A college professor shared this great article that I want to pass on: To find Hillary Clinton likable, we must learn to view women as complex beings. The author begins by talking about many of the great characters in pop culture and literature, characters who weren't always likable and sometimes were complete villains. But we were interested in them, because they were complex. And by the way, they are predominantly white men. The author says we've been "trained to emphasize with white men," whether we realize it or not.

It reminded me of a recent complex, and not always likable character, Jessica Jones (title character of the Netflix series). Jessica is a private investigator with super powers.

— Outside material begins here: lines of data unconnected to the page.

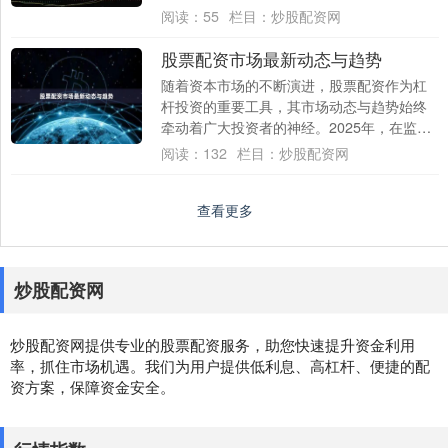
应放大收益的投资者来说，配资成为了一种
阅读：
55
栏目：
炒股配资网
常见的选....
股票配资市场最新动态与趋势
随着资本市场的不断演进，股票配资作为杠
杆投资的重要工具，其市场动态与趋势始终
牵动着广大投资者的神经。2025年，在监管
政策持续完善、金融科技深入渗透以及投资
阅读：
132
栏目：
炒股配资网
者结....
查看更多
炒股配资网
炒股配资网提供专业的股票配资服务，助您快速提升资金利用
率，抓住市场机遇。我们为用户提供低利息、高杠杆、便捷的配
资方案，保障资金安全。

But she's also a sexual assault victim, someone who was continuously victimized by her ex-boyfriend, who was able to make her stay and do horrible things with his own super powers (mind control). We meet her after she has gotten away from him, when she has become an alcoholic, violent, and tactless. I loved the show, and Jessica, right away. Finally, I thought, a victim who doesn't care about being likeable. Who doesn't have to be so sweet and wonderful that of course we all sympathize with her, that we all ask how something so terrible could happen to her.

No, Jessica would say, f*** that. I don't care if you like me. I don't care if you think I deserved or didn't deserve what happened to me. Because at the end of the day, regardless of what I'm like as a human being, I didn't deserve to have my free will taken from me.

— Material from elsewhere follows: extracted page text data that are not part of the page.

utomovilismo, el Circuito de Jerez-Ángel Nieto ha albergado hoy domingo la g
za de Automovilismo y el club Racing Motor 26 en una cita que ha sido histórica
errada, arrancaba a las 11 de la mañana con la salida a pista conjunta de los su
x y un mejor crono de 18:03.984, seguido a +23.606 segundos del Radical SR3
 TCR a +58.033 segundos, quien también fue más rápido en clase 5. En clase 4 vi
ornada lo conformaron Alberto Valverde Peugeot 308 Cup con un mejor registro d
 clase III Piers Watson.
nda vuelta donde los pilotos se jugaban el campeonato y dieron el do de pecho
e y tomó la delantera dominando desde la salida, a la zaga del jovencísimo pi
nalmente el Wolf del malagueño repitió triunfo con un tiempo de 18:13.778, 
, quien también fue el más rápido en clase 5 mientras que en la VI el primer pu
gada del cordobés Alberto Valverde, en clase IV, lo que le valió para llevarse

But I spoke to many people who couldn't get into Jessica Jones, or found themselves preferring other characters, because Jessica was so unlikable. And it's true, sometimes I would watch Jessica react to a situation and think she should have reacted differently - if she wanted things to go a certain way, that is. But I loved the character, perhaps because she wasn't always likable, and contradicted the stereotypical victim I have seen far too often. She was not a stereotype. She was a real person, with flaws. She was complex.

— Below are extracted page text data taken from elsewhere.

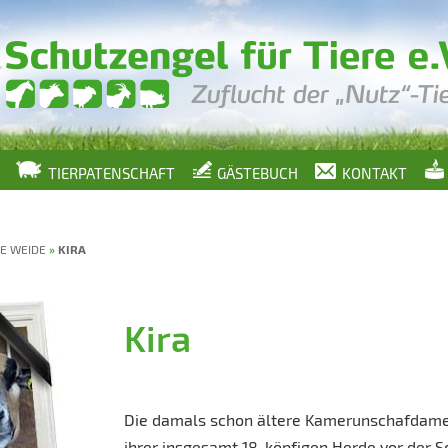
TIERPATENSCHAFT
GÄSTEBUCH
KONTAKT
E WEIDE
»
KIRA
Kira
Die damals schon ältere Kamerunschafdame
ihrer insgesamt 18-köpfigen Herde vor der 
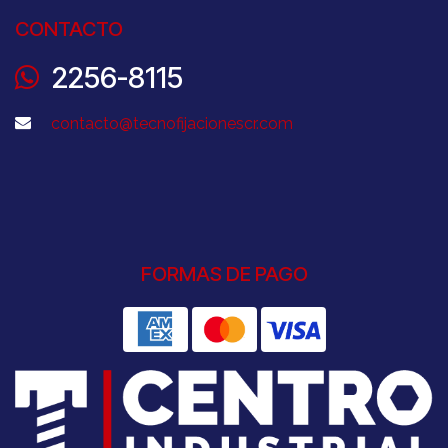
CONTACTO
2256-8115
contacto@tecnofijacionescr.com
FORMAS DE PAGO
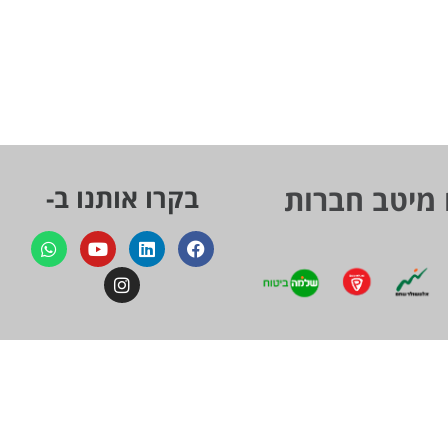
 מיטב חברות
בקרו אותנו ב-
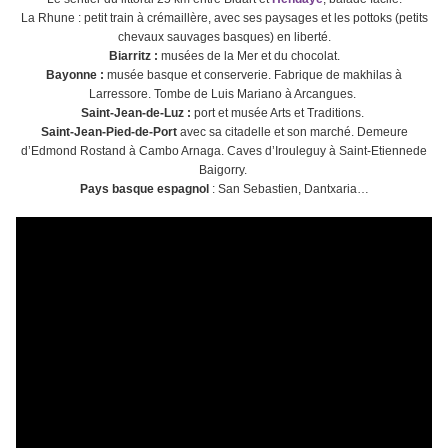
La Rhune : petit train à crémaillère, avec ses paysages et les pottoks (petits
chevaux sauvages basques) en liberté.
Biarritz :
musées de la Mer et du chocolat.
Bayonne :
musée basque et conserverie. Fabrique de makhilas à
Larressore. Tombe de Luis Mariano à Arcangues.
Saint-Jean-de-Luz :
port et musée Arts et Traditions.
Saint-Jean-Pied-de-Port
avec sa citadelle et son marché. Demeure
d’Edmond Rostand à Cambo Arnaga. Caves d’Irouleguy à Saint-Etiennede
Baigorry.
Pays basque espagnol
: San Sebastien, Dantxaria…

So I already knew a little of what to expect in the article about Hillary Clinton. Complex female characters are unusual, and hard to accept, so of course, that would extend to our relations with others, especially people we only view through media. But I think this paragraph really sums up the insanity of this election:
I try to wrap my head around the fact that Hillary Clinton is on one hand the most qualified human being to ever run for president of the United States, and, on the other, one of the most disliked presidential candidates of all time. In fact, Donald Trump is the only candidate who is more disliked than Clinton. And he’s not only overtly racist, sexist, and Islamophobic, but also unfit and unprepared for office. How can these two fundamentally dissimilar politicians possibly be considered bedfellows when it comes to popular opinion?
We lack archetypes for people like Clinton, and often demand perfection - even contradictory traits - from women in general. Even Clinton recognizes this; the article quotes an interview with Clinton, in which she says:
It’s hard work to present yourself in the best possible way. You have to communicate in a way that people say: ‘OK, I get her.’ And that can be more difficult for a woman. Because who are your models? If you want to run for the Senate, or run for the Presidency, most of your role models are going to be men. And what works for them won’t work for you. Women are seen through a different lens.